Stawka za roboczogodzinę prac blacharskich zastosowana w kosztorysie przedłożonym przez powoda jak i (...) SA zawierała się w przedziale stawek stosowanych w serwisach nieautoryzowanych na terenie W. i okolic w 2016 r. i była stawką niższą od stawek najczęściej stosowanych, tj. stawki 105 zł netto. Zastosowane przy naprawie elementy nie były niepełnowartościowe lub nieoryginalne. Naprawa części nowych oryginalnych oznaczonych logo producenta nie zwiększyłaby wartości pojazdu wg stanu sprzed zdarzenia.

Dokonując rozważań prawnych sąd rejonowy uznał powództwo za zasadne w części.
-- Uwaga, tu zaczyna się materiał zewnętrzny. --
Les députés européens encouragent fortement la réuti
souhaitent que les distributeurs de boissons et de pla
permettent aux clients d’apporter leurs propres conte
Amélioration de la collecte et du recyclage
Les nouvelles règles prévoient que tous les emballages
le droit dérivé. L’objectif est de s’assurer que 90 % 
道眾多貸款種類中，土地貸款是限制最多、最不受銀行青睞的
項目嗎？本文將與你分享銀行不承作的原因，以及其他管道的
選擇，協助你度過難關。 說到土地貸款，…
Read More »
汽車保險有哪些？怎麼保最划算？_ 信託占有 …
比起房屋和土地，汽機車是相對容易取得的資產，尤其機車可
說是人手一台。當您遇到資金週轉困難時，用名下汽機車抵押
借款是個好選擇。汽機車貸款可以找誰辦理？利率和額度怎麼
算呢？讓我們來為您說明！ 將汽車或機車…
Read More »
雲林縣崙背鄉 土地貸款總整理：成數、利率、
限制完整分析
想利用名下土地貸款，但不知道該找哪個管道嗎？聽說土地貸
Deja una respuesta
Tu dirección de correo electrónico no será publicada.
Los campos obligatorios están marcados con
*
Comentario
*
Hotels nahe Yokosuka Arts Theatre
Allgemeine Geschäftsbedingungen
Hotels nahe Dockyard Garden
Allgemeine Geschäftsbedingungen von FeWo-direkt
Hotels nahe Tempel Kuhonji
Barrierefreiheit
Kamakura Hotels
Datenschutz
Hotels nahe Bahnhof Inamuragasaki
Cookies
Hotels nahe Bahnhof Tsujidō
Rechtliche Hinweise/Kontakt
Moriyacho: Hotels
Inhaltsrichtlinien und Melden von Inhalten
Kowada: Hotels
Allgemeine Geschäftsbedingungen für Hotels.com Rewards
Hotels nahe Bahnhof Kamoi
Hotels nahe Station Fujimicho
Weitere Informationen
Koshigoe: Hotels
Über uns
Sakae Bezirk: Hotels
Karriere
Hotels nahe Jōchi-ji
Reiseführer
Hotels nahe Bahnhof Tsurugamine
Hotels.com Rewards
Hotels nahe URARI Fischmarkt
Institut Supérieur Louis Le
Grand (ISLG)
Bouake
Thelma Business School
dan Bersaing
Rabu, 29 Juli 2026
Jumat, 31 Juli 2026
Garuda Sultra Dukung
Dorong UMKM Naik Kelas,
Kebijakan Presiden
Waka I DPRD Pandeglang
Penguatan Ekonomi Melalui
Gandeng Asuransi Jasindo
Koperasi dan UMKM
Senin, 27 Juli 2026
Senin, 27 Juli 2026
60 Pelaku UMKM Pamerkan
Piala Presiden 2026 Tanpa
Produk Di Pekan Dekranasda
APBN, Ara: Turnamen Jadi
Między stronami nie było sporu, że 6 września 2016 r. doszło do kolizji drogowej, w wyniku której uszkodzony został pojazd marki M. (...) o nr rej. (...) oraz, że sprawcą zdarzenia był kierujący pojazdem mechanicznym, którego obejmowała ochrona ubezpieczeniowa od odpowiedzialności cywilnej udzielona przez stronę pozwaną (...) SA w W.. Strona pozwana zakwestionowała wysokość dochodzonego roszczenia ze względu na koszty naprawy przedmiotowego pojazdu.
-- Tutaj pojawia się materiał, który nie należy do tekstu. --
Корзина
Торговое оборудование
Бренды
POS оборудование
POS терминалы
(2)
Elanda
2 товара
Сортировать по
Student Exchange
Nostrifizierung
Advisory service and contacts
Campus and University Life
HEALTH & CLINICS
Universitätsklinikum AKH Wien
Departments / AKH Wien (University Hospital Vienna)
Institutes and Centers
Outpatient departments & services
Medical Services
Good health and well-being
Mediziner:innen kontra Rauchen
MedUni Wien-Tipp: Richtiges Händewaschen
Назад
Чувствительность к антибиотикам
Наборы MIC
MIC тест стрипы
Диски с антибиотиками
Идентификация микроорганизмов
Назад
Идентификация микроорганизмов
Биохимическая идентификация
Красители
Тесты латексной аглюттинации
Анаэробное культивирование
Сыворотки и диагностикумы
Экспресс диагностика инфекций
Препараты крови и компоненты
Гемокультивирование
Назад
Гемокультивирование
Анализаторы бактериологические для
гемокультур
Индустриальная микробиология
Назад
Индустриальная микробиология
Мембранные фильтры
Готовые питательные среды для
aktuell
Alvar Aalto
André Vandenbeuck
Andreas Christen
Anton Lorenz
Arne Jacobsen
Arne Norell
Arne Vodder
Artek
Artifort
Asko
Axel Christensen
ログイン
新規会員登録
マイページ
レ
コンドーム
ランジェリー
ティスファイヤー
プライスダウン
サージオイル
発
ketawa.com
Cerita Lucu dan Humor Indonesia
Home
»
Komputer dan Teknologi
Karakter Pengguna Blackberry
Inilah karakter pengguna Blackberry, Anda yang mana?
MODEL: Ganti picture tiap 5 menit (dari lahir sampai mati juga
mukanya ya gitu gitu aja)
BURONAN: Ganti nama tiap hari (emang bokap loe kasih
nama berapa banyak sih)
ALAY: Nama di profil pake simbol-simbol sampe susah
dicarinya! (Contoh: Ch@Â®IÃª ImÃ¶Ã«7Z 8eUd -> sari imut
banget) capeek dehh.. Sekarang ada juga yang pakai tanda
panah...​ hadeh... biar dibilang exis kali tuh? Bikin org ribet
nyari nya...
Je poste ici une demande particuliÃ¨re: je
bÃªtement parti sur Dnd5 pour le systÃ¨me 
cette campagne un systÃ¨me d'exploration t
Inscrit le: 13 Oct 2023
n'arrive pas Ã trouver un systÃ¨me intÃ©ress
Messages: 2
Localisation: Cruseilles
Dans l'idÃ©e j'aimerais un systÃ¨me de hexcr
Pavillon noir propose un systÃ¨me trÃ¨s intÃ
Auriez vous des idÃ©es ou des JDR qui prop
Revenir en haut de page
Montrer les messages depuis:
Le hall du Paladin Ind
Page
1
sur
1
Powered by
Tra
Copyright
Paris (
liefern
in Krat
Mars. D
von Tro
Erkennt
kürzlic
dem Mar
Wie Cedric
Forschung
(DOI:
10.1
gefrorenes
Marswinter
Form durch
Sąd rejonowy wskazał, że podstawą prawną roszczenia powoda był art. 436 § 2 k.c. w zw. z art. 415 k.c. Sąd miał również na uwadze, że w sprawie powstanie odpowiedzialności cywilnej posiadacza pojazdu za szkodę wyrządzoną w wyniku zderzenia się mechanicznych środków komunikacji pociąga za sobą obowiązek wypłaty przez zakład ubezpieczeń świadczeń z tytułu ubezpieczenia OC w granicach odpowiedzialności posiadacza pojazdu mechanicznego.
W związku z powyższym, w niniejszej sprawie roszczenie zostało skierowane do ubezpieczyciela sprawcy szkody w związku z ww. kolizją, na podstawie art. 822 § 1 k.c. w zw. z art. 36 ust. 1 ustawy z dnia 22 maja 2003 r. o ubezpieczeniach obowiązkowych, Ubezpieczeniowym Funduszu Gwarancyjnym i Polskim Biurze Ubezpieczycieli Komunikacyjnych (Dz. U. 2003, nr 123, poz. 1152 z późn. zm.).
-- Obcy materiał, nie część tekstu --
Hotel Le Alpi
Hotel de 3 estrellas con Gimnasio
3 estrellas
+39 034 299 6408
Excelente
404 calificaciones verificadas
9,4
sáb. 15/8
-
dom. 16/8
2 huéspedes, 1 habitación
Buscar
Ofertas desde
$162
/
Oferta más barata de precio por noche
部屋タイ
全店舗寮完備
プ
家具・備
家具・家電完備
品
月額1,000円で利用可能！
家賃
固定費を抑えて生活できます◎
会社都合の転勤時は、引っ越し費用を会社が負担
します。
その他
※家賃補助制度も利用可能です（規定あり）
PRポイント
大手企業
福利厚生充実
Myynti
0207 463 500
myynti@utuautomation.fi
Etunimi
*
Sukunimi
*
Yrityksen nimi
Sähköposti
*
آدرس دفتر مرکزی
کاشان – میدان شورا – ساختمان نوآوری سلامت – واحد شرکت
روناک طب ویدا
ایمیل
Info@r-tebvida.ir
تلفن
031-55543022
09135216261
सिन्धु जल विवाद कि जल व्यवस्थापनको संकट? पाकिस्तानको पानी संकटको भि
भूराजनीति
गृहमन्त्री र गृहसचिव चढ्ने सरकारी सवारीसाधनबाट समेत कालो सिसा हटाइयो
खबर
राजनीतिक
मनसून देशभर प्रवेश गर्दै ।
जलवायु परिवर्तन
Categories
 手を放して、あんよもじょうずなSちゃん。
Sąd rejonowy zważył także, że zakres obowiązku odszkodowawczego został określony w art. 361 § 1 k.c. Zgodnie z § 1 tego przepisu zobowiązany do odszkodowania ponosi odpowiedzialność tylko za normalne następstwa działania lub zaniechania, z którego szkoda wynikła. Z kolei § 2 stanowi, że w powyższych granicach, w braku odmiennego przepisu ustawy lub postanowienia umowy, naprawienie szkody obejmuje straty, które poszkodowany poniósł oraz korzyści, które mógłby osiągnąć, gdyby mu szkody nie wyrządzono.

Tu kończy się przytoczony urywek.